Karim Mouzaoui

Personal information
- Full name: Karim Hocine Mouzaoui
- Date of birth: 20 November 1975 (age 50)
- Place of birth: Bitche, France
- Height: 1.86 m (6 ft 1 in)
- Position: Forward

Youth career
- Haguenau
- Strasbourg

Senior career*
- Years: Team / Apps / (Gls)
- 1996–1997: Haguenau / 18 / (4)
- 1997–1999: Strasbourg / 2 / (0)
- 1998–1999: → Laval (loan) / 29 / (3)
- 1999–2001: Apollon Kalamarias / 48 / (29)
- 2001–2003: Panionios / 37 / (10)
- 2003–2005: Apollon Limassol / 17 / (7)
- 2005–2006: Apollon Kalamarias / 33 / (5)
- 2006–2007: Kastoria / 10 / (0)
- 2007: Veria / 5 / (0)
- 2008: Pierikos
- 2008–2009: Makedonikos
- 2010: Haguenau

= Karim Mouzaoui =

French footballer (born 1975)

Karim Mouzaoui (born 20 November 1975) is a French former footballer of Algerian descent who played as a forward.

Mouzaoui began his professional career with Strasbourg, but only played two Ligue 1 matches for the club, and was loaned out to Laval where he played in 29 Ligue 2 matches.
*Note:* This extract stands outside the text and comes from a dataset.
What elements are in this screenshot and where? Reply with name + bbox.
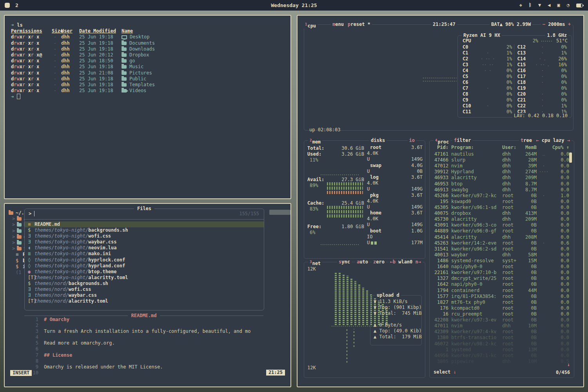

He moved to Greece and played for Apollon Kalamarias in the Greek Beta Ethniki, before moving to Greek Alpha Ethniki side Panionios. While at Panionios, Mouzaoui was suspended for four months after failing a doping test in January 2003.

Next, Mouzaoui spent two seasons with Cypriot side Apollon Limassol before returning to Greece where he would play for Apollon Kalamarias and Veria in the Super League Greece.

In 2008, he joined Makedonikos of the Greek Third Division.